EPILESSIA NEL CANE: DEFINIZIONI PRINCIPALI

COS'È L'EPILESSIA?

L'epilessia è la quarta malattia neurologica più comune e colpisce cani e persone di tutte le età.

L'epilessia è caratterizzata da attacchi imprevedibili, un singolo episodio viene chiamato crisi, se le crisi si ripetono nel tempo ad intervalli variabili, si parla di crisi epilettiche.

COSA SONO LE CRISI?

Le crisi epilettiche sono da considerarsi il sintomo clinico di un’improvvisa, eccessiva, non controllata attività neuronale della corteccia cerebrale. Un paziente viene denominato epilettico qualora tali crisi si presentino con una certa frequenza.

E LE CRISI A GAPPOLO?

Quando più crisi si ripetono nell'arco delle 24 ore si parla di "crisi a grappolo".

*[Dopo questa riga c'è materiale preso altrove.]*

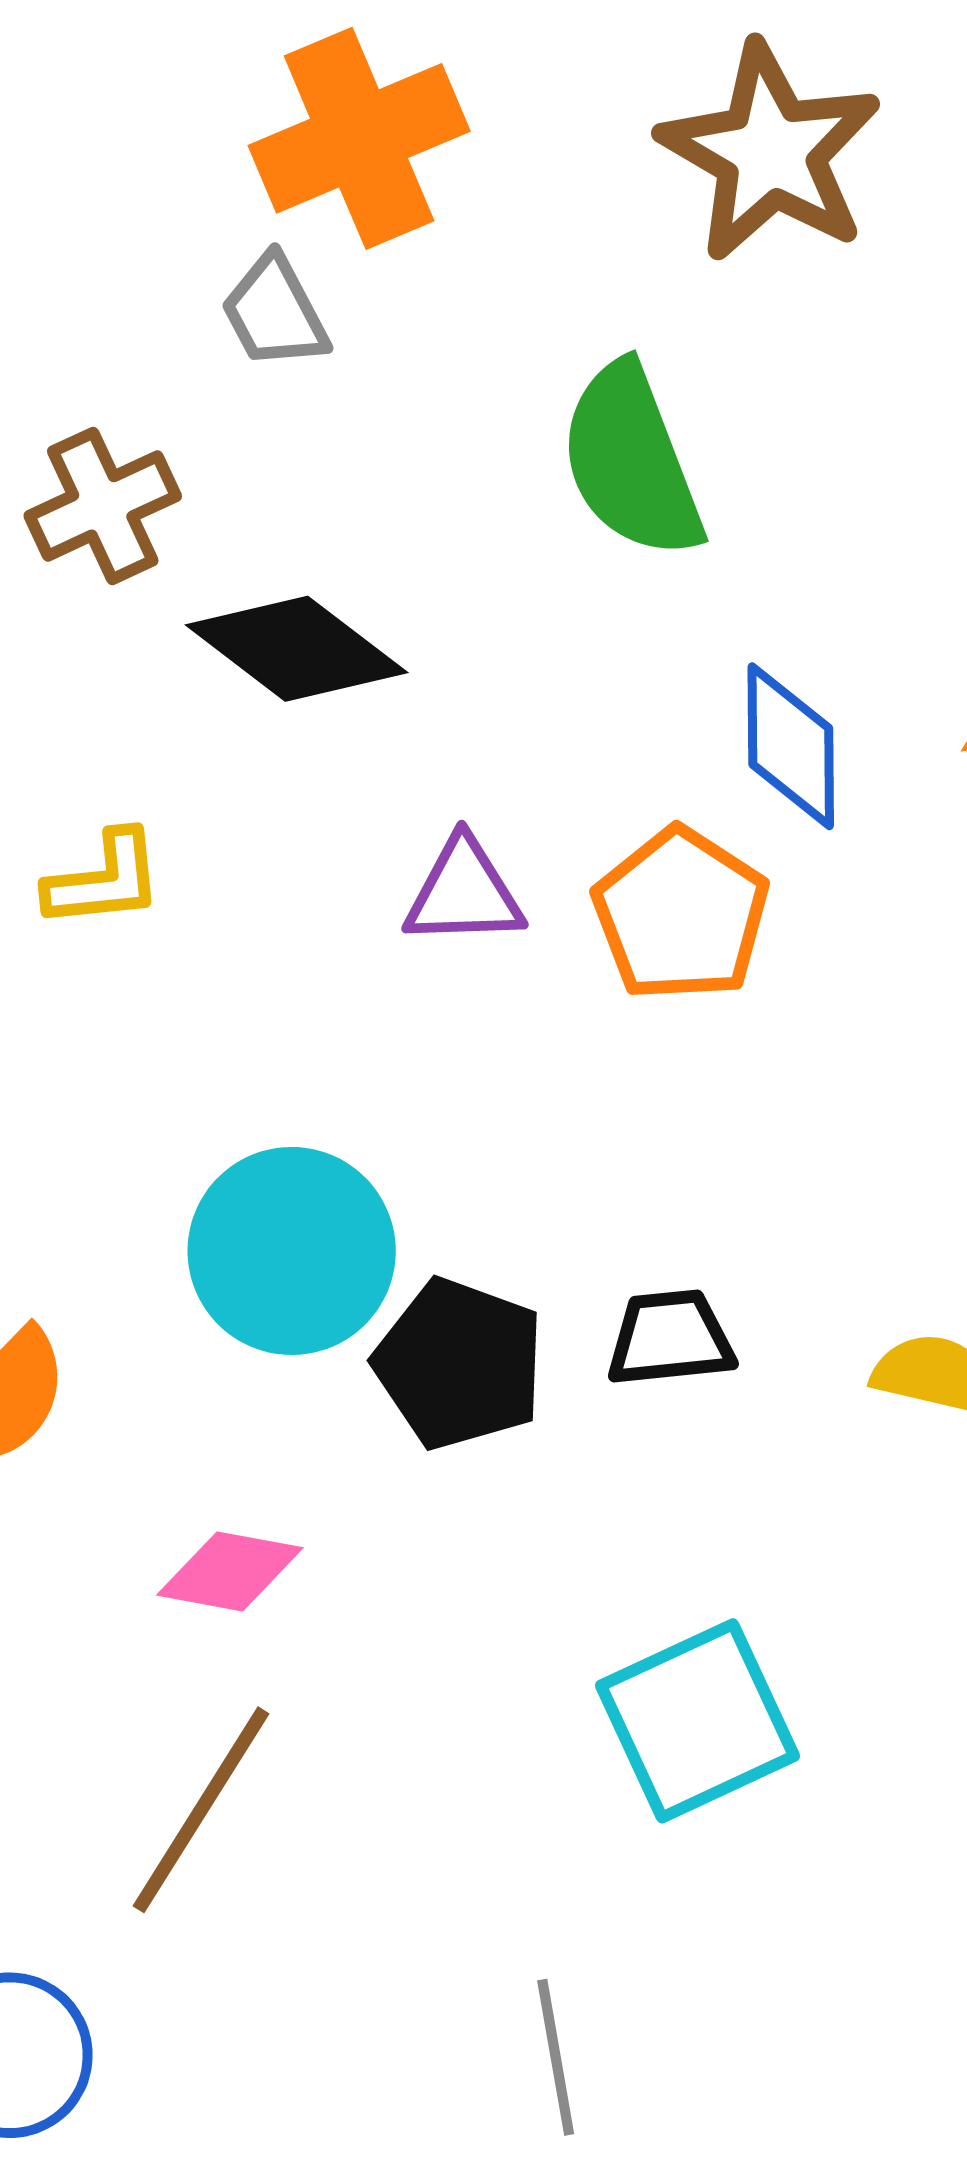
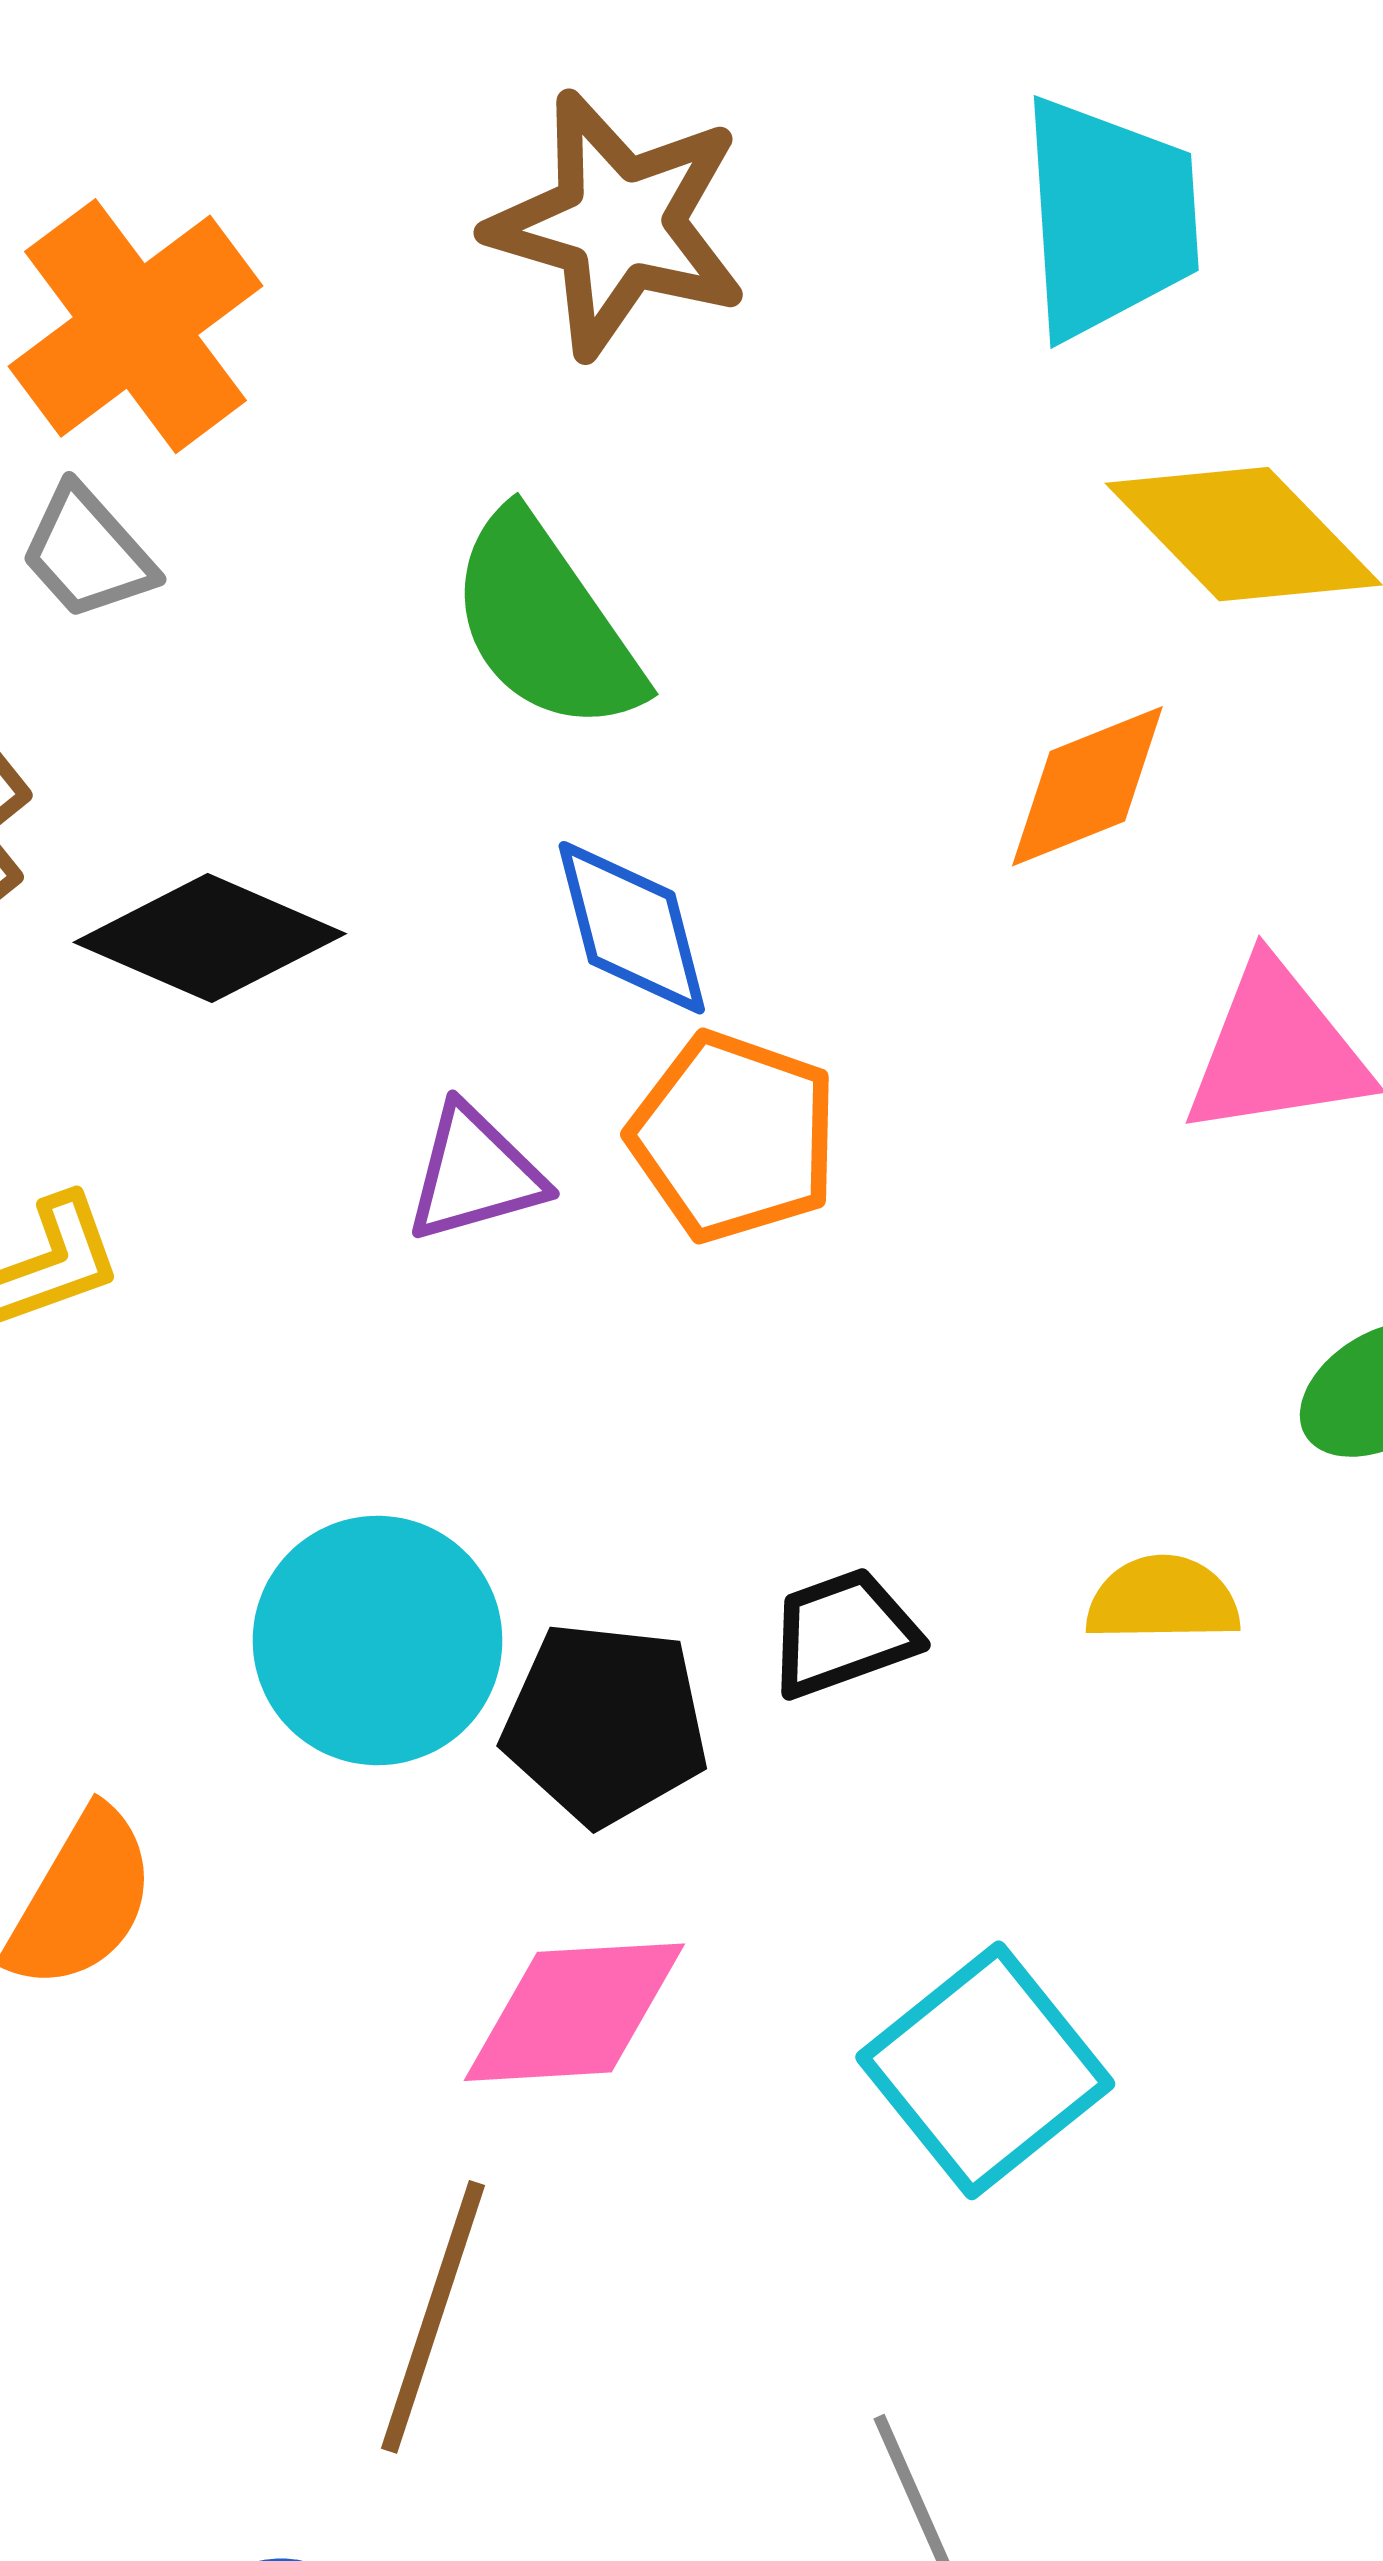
blue diamond: (791, 746) -> (632, 928), moved
pink diamond: (230, 1571) -> (574, 2012), moved, size x1.4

Rispetto a crisi singole, le crisi a grappolo rappresentano un peggioramento della sintomatologia

Nell'ambito delle crisi la manifestazione più severa, che espone il soggetto a reale rischio di morte è lo stato epilettico, una crisi che può durare da 10 minuti a molte ore, durante la quale il cane è costantemente incosciente.

COSA SI INTENDE PER FOCOLAIO EPILETTOGENO?

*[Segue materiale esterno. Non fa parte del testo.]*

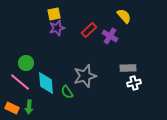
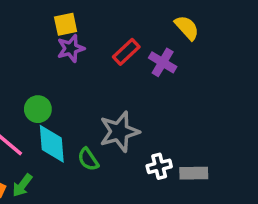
green circle: (26, 63) -> (38, 109), moved
gray rectangle: (128, 68) -> (194, 173), moved
white cross: (134, 83) -> (159, 166), moved
green arrow: (29, 107) -> (22, 185), turned 32

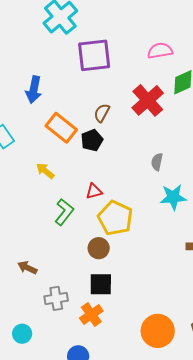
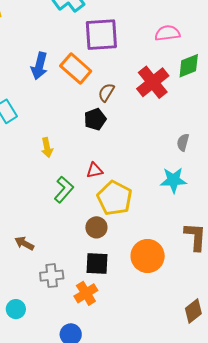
orange rectangle: (61, 128) -> (76, 68), moved
gray semicircle: (157, 162) -> (183, 142), moved
yellow arrow: (45, 171) -> (47, 148), turned -144
orange circle: (158, 331) -> (148, 256), moved

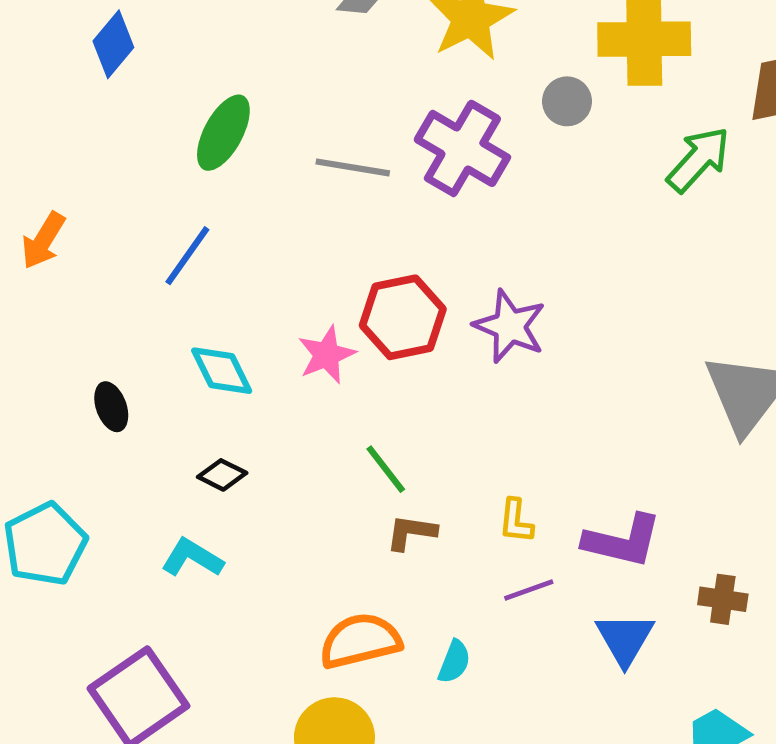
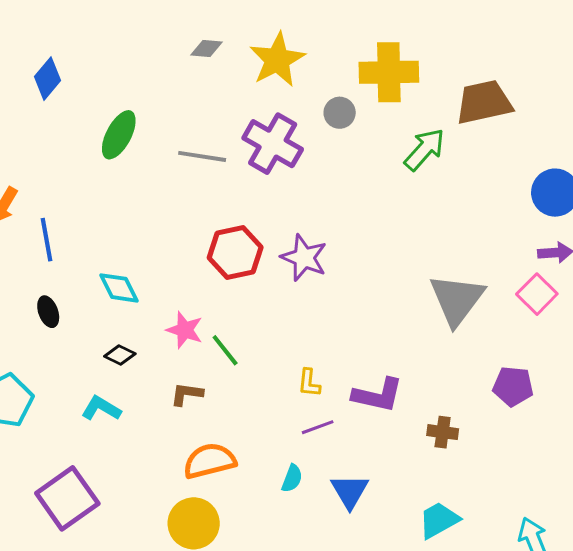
blue line: (187, 256) -> (46, 240), moved, turned -45
pink star: (327, 355) -> (185, 330), moved, turned -30
brown L-shape: (411, 532) -> (187, 394), moved
blue triangle: (625, 639) -> (350, 491), moved
cyan semicircle: (454, 662) -> (292, 478), moved

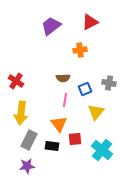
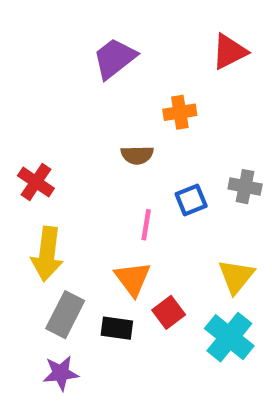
red triangle: (90, 22) -> (229, 52), moved
brown semicircle: (63, 78) -> (137, 155), moved
yellow triangle: (96, 112) -> (236, 276), moved
red square: (75, 139) -> (169, 312), turned -32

È quell'area del cervello, i cui neuroni presentano un’attività elettrica esagerata e incontrollata, possiamo immaginarlo come le "scintille" iniziale dalle quali si originano la crisi.

"Possiamo paragonare il cervello al cielo plumbeo prima del temporale, dove improvvisamente si sviluppano fulmini e saette, più sono grandi e numerosi, più saranno violente e gravi le crisi.

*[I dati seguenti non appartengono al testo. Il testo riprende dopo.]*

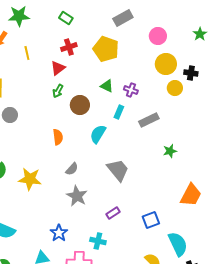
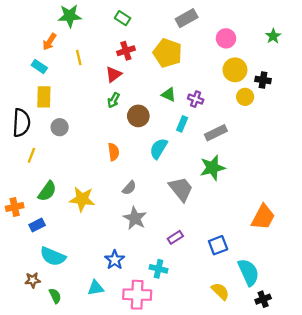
green star: (170, 151) -> (212, 168), moved, size x1.6

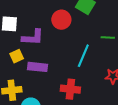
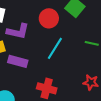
cyan line: (83, 56) -> (55, 48), moved

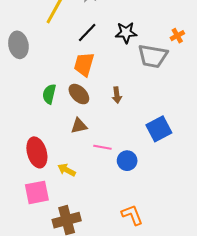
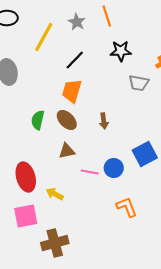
black star: (126, 33) -> (121, 51), moved
gray trapezoid: (153, 56) -> (139, 83), size x0.7
blue circle: (127, 161) -> (114, 168), moved
orange L-shape: (132, 215) -> (127, 207), moved

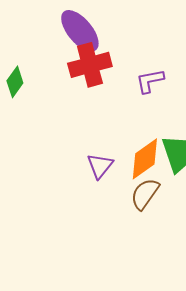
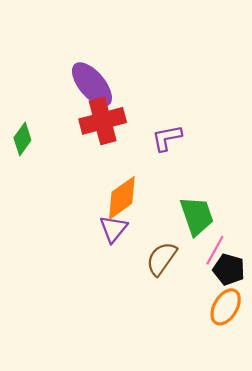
orange diamond: (145, 159) -> (122, 198), moved

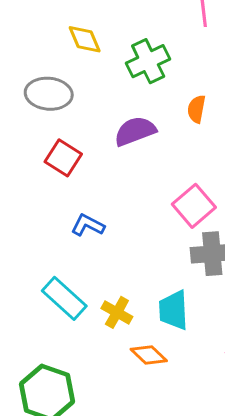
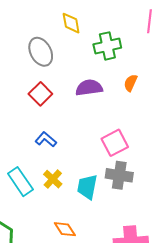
gray ellipse: (49, 94) -> (41, 52), turned 44
cyan trapezoid: (173, 310) -> (87, 187), moved
yellow cross: (117, 312) -> (53, 179), moved

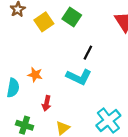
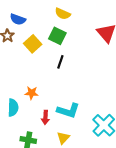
black line: (88, 53) -> (60, 62), moved
cyan L-shape: (79, 77) -> (68, 111), moved

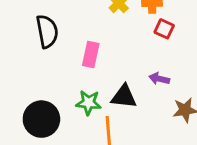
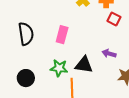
black semicircle: (47, 31) -> (26, 34), moved
black circle: (41, 119) -> (26, 78), size x0.7

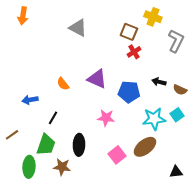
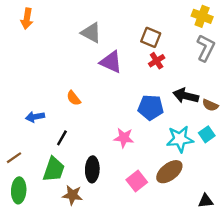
yellow cross: (153, 17) -> (202, 16), moved
purple triangle: (97, 79) -> (111, 62), moved
black arrow: (159, 82) -> (186, 96), size x1.5
green ellipse: (29, 167) -> (19, 190), moved

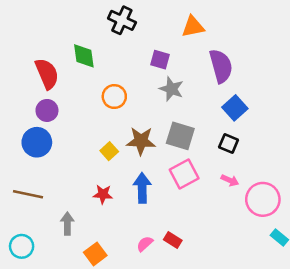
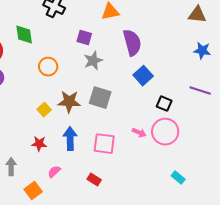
gray star: (171, 89) -> (93, 61), turned 30
black square: (229, 143) -> (164, 104), moved
pink square: (184, 174) -> (104, 144), moved, turned 35
pink circle: (263, 199) -> (165, 132), moved
pink semicircle: (145, 244) -> (54, 172), moved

PERCHÈ SI SVILUPPANO LE CRISI

I neuroni all'interno del focolaio epilettogeno sono instabili e con una bassa soglia elettrica di attivazione, ciò significa che a differenza di altri neuroni, è sufficiente una minima dose di energia per eccitarli.

Questo è causato da uno squilibrio tra neurotrasmettitori eccitatori (glutammato) e inibitori (GABA e glicina), nel focolaio epilettogeno c'è una netta prevalenza dei primi.

PERCHÈ LE CRISI TENDONO A PEGGIORARE NEL TEMPO

I neuroni limitrofi al focolaio epilettogeno sono solitamente inibitori (GABA-ergici) e agiscono cercando di prevenire la propagazione della scarica elettrica epilettogena al restante parenchima nervoso.

Quando tale inibizione non viene eseguita con successo, lo stimolo elettrico abnorme "la scintilla" si propaga progressivamente, reclutando ed accendendo nuovi neuroni vicini.

Nei casi più gravi questo meccanismo può diffondere il processo in buona parte della corteccia cerebrale, dando origine a numerose crisi a grappolo e stati convulsivi.